I want to revise one of my previous statements:

I would guess right now, though obviously cannot guarantee, that the replacement caps in the kit you purchased are spec'd at 450 volts or higher.

I should say instead that I would bet at least one of the 47uf caps is spec'd at 400 volts or higher.  The other caps in the kit could be at lower voltage specs, and that could be OK, because some caps in that can saw lower-voltage parts of the circuit. 

So I stick by my previous request - let us know what voltage specs you see printed on the various caps themselves, and we can advise as to whether or not they are safe to use.

You asked about availability of 2-ohm speakers, likely of the hi-fi type.  I don't follow hi-fi stuff very closely, so I can't answer well.  But I would guess you would have a hard time finding new-manufacture 2-ohm hi-fi speakers.

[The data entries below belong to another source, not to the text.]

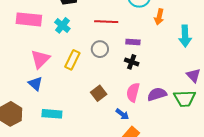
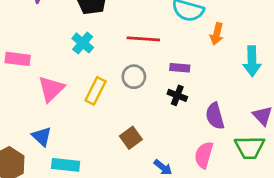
pink rectangle: (29, 19) -> (18, 59), moved, size x0.7
blue triangle: (35, 84) -> (42, 136), moved
pink semicircle: (133, 92) -> (204, 155), moved
purple semicircle: (157, 94) -> (215, 116), moved, turned -90

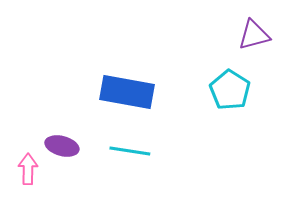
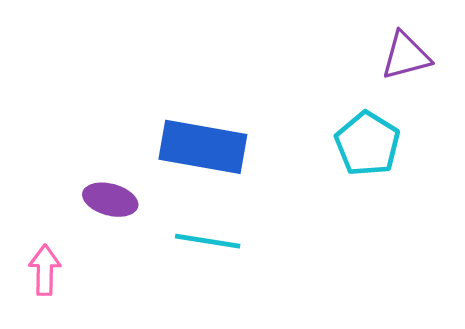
purple ellipse: (62, 146) -> (110, 200), moved

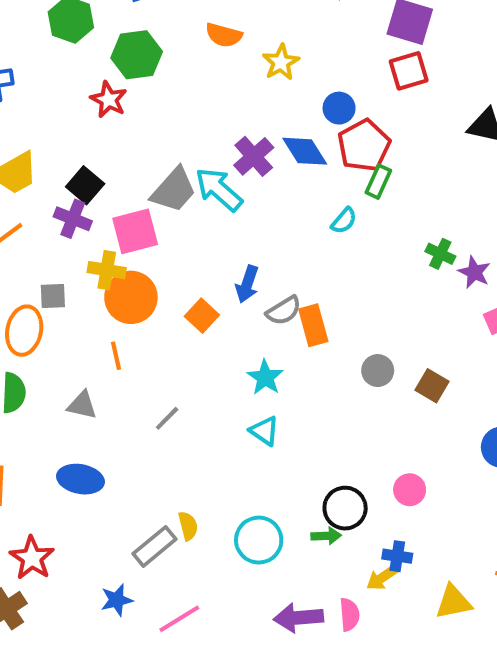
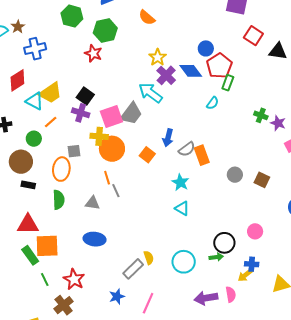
orange semicircle: (224, 35) -> (147, 17), turned 30
yellow star: (281, 62) -> (158, 57), moved
red square: (409, 71) -> (253, 36), moved, turned -36
gray trapezoid: (174, 190) -> (131, 114), moved
gray line: (167, 418) -> (116, 191), moved, turned -64
pink line: (179, 619) -> (148, 303), turned -30

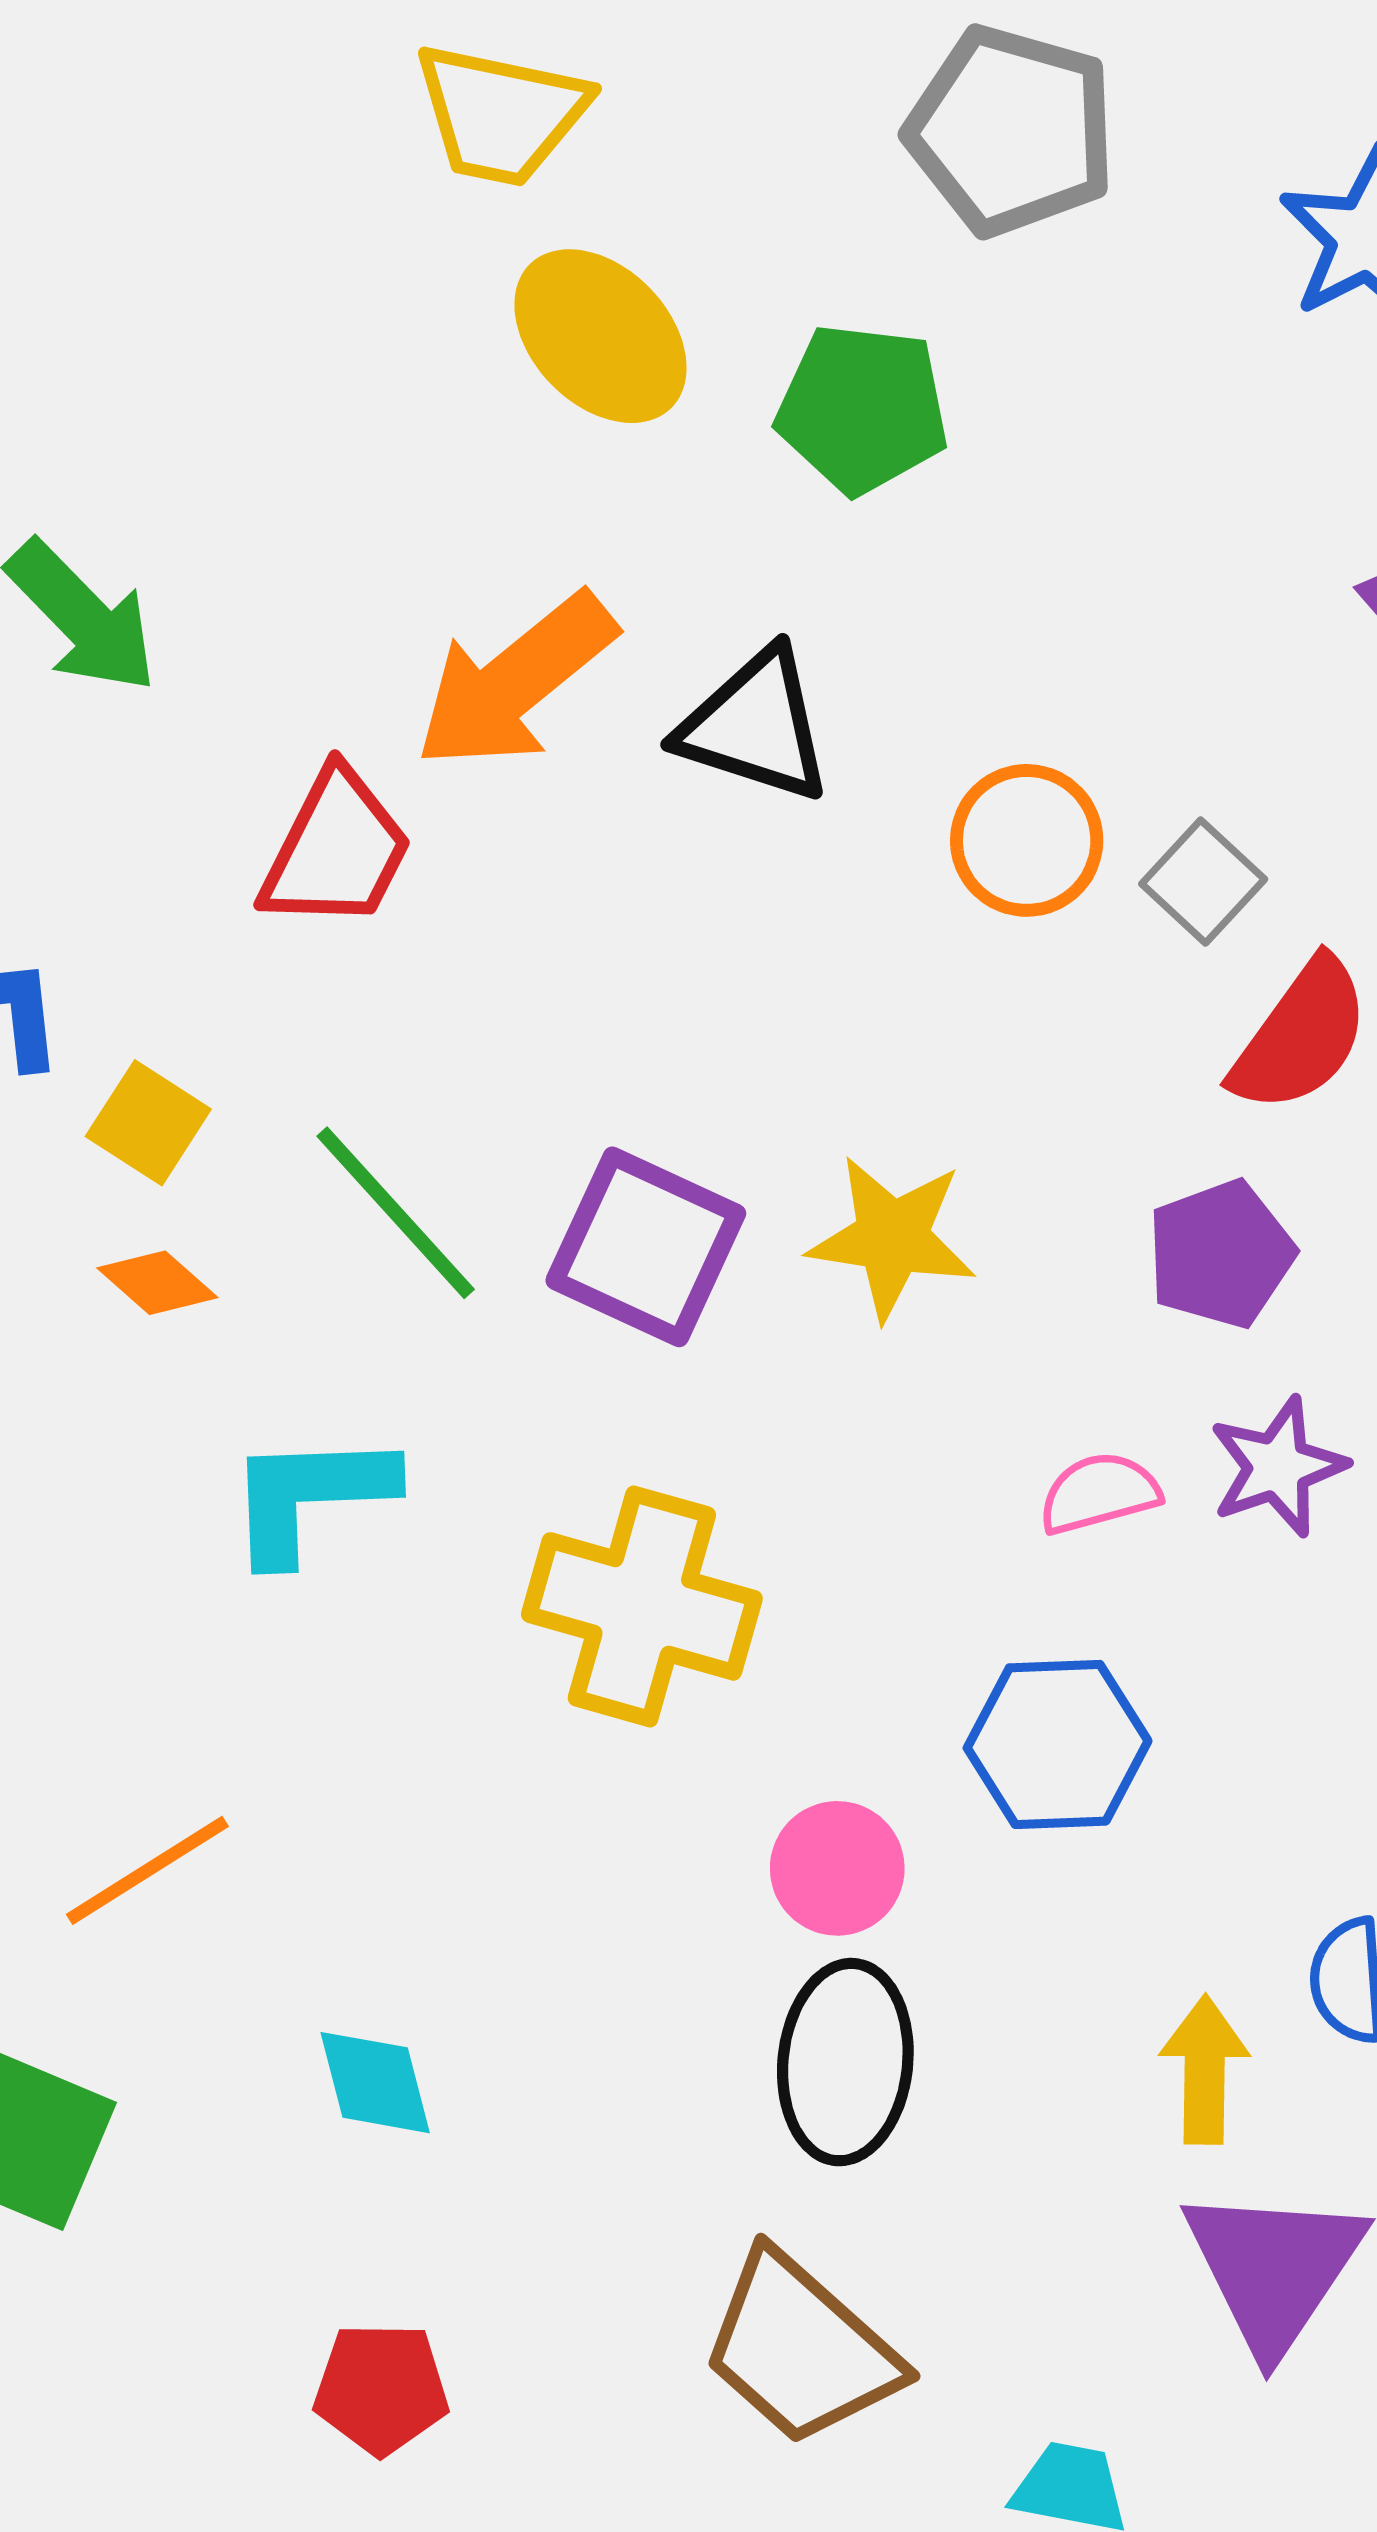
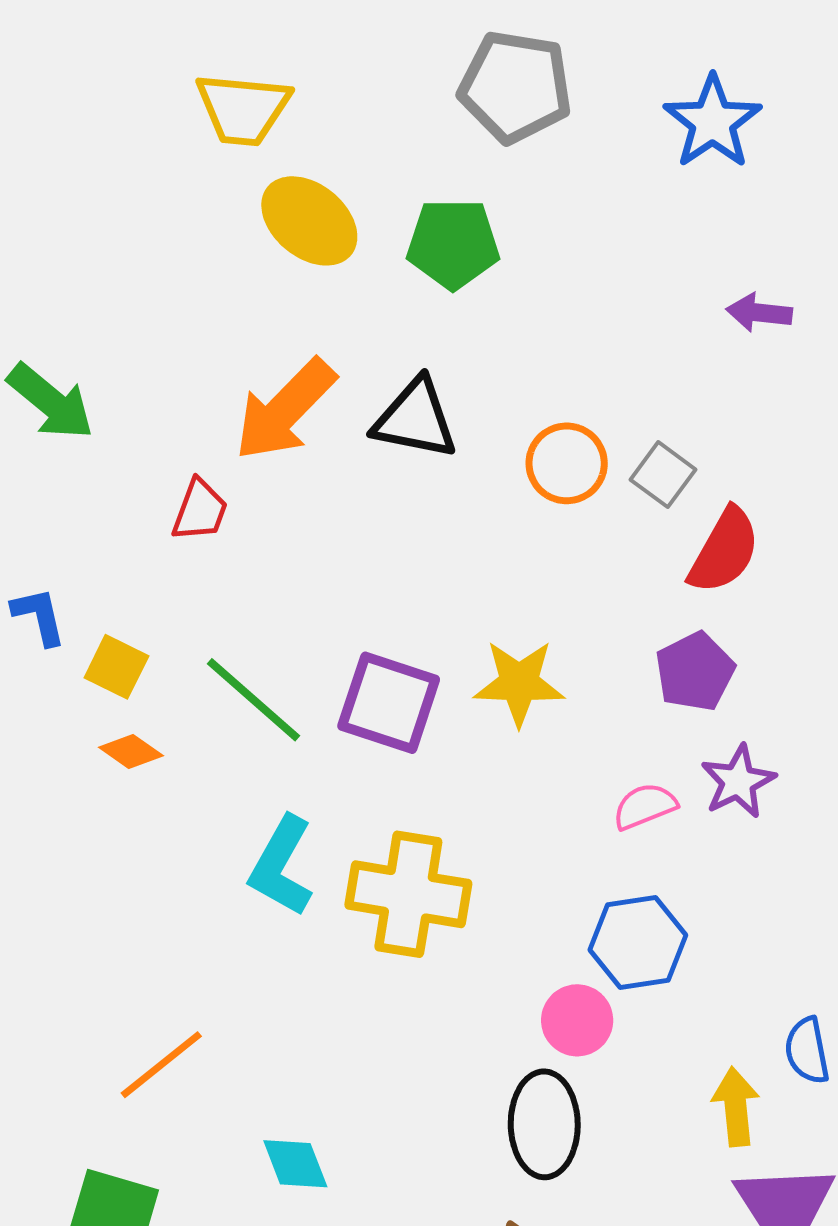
red trapezoid: (336, 850) -> (200, 510), size x0.7
cyan L-shape: (310, 1496) -> (281, 866), moved, turned -52
pink circle: (837, 1868) -> (577, 1020), moved

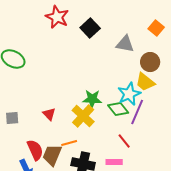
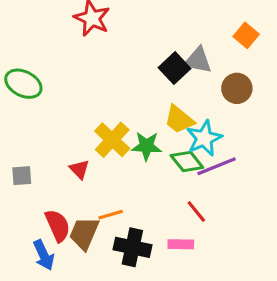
black square: (90, 28) -> (175, 68), moved
yellow trapezoid: (145, 82) -> (179, 120), moved
purple line: (137, 112) -> (217, 166), turned 45
yellow cross: (83, 116) -> (112, 140), moved

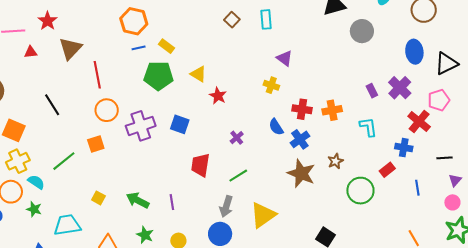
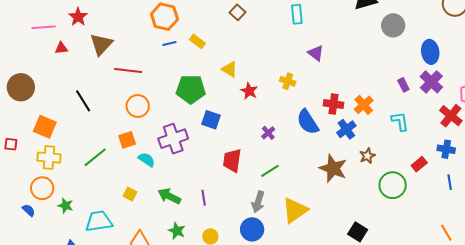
brown square: (232, 20) -> (238, 12), moved
blue ellipse: (414, 52) -> (430, 52), moved
red line: (97, 75) -> (128, 71), turned -72
green pentagon: (158, 76) -> (191, 89), moved
yellow cross: (271, 85) -> (288, 81), moved
orange cross: (332, 110) -> (364, 105), turned -30
purple cross: (141, 126) -> (173, 139), moved
blue semicircle: (276, 127) -> (308, 122), size x1.5
blue cross: (300, 139) -> (346, 129), moved
blue cross: (404, 148) -> (446, 149), moved
yellow cross: (18, 161) -> (49, 158), turned 30
cyan semicircle: (36, 182) -> (147, 160), moved

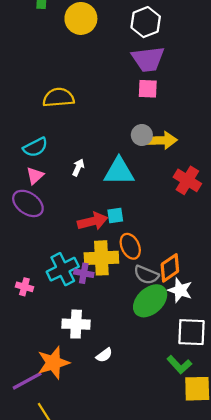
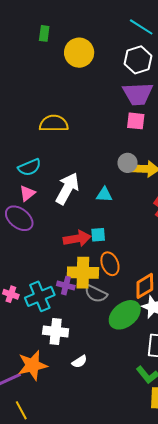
white arrow: (78, 167) -> (67, 189), size x2.0
cyan triangle: (119, 171) -> (104, 195), size x0.6
cyan cross: (63, 269) -> (40, 296), moved
gray semicircle: (146, 275) -> (96, 294), moved

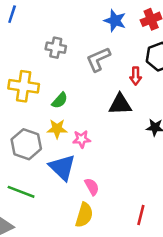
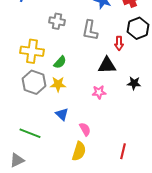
gray L-shape: (98, 59) -> (90, 30), turned -55
pink star: (82, 139) -> (99, 92), moved
gray hexagon: (26, 144) -> (34, 82), moved
blue triangle: (62, 167) -> (62, 114), size x0.6

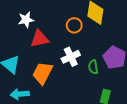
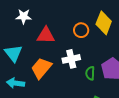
white star: (26, 20) -> (24, 16), moved

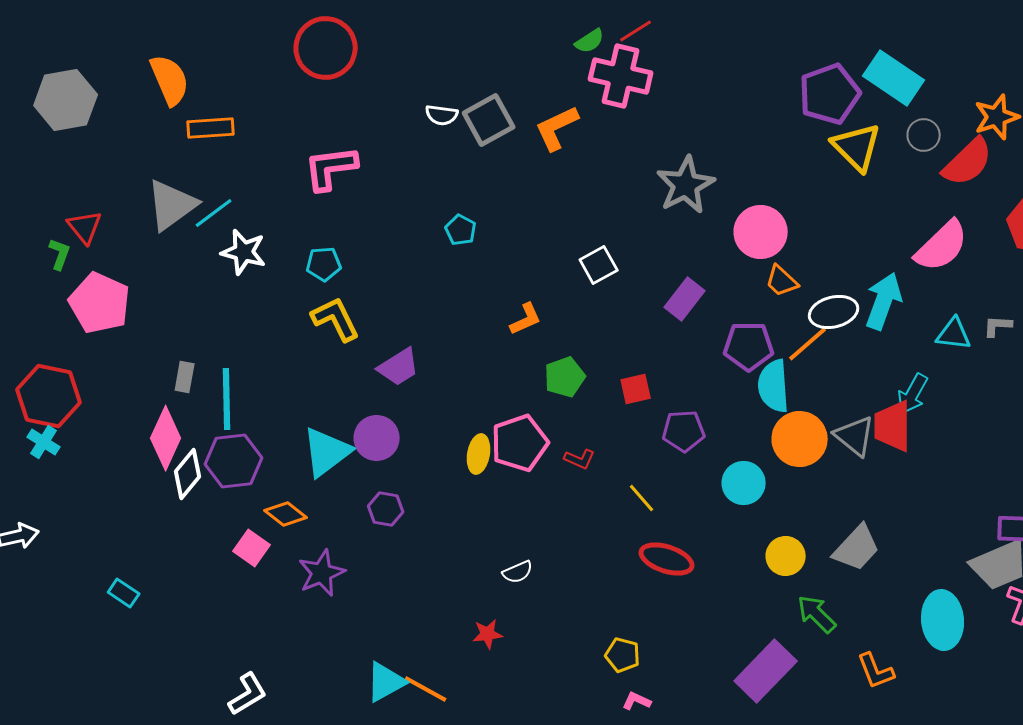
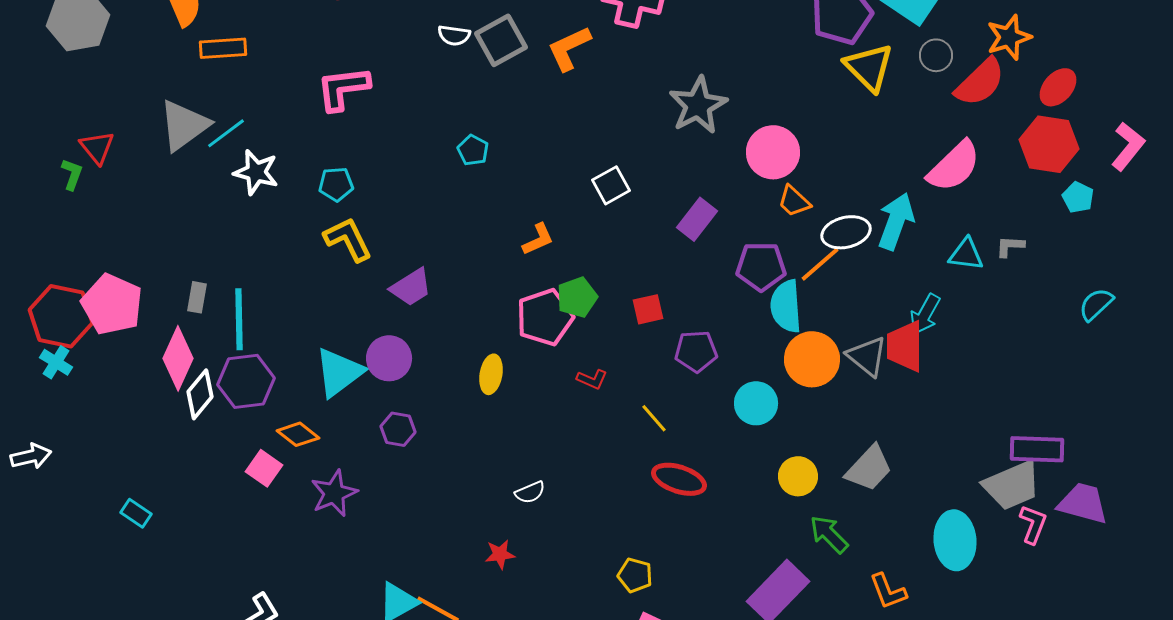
pink pentagon: (100, 303) -> (112, 304), moved
pink pentagon: (520, 443) -> (545, 317), moved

Do you still have the original speaker drivers from the console?  You could put those in some new cabinets, if you're not going to keep the console itself.  I would bet the console speaker enclosure areas were "open back", so you wouldn't have to fuss around with special porting, calculating box size, etc.  If you just put the speaker drivers, as-wired now, into new boxes with a semi-open back, you'd probably be fine.  One other point - modern book shelf speakers are not usually very efficient (low relative SPL).  Those old speakers in the console were probably pretty high SPL (but much lower wattage handling).  So using those old speaker drivers will make your amp sound louder than most modern bookshelf speakers.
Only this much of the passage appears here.